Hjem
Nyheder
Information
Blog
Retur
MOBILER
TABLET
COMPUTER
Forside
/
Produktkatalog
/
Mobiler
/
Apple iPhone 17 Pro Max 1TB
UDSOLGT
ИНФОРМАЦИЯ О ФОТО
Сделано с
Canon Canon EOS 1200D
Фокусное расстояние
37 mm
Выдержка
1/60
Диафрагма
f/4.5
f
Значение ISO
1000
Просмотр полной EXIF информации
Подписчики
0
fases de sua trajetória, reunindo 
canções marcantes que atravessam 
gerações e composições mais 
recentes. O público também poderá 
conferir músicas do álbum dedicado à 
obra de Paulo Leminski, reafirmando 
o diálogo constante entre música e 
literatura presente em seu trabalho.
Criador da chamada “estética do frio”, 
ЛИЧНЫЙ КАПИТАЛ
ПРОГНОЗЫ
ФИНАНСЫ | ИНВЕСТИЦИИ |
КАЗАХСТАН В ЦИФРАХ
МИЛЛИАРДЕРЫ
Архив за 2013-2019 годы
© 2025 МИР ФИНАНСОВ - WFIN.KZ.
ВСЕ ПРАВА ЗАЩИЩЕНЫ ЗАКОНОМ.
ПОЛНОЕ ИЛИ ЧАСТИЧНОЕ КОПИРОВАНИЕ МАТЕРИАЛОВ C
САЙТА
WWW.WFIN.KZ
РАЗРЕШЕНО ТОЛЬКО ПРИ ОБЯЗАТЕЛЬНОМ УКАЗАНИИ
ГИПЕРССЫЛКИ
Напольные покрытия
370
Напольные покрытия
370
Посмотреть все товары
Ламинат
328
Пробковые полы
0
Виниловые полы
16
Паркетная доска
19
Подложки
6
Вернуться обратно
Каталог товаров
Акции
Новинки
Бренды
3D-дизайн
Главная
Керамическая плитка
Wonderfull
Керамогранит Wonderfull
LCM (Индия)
..........
_Your objective_: Look through the entries and return each line that has the word "WFIN" in it.

_Response box_:
© 2025 МИР ФИНАНСОВ - WFIN.KZ.
WWW.WFIN.KZ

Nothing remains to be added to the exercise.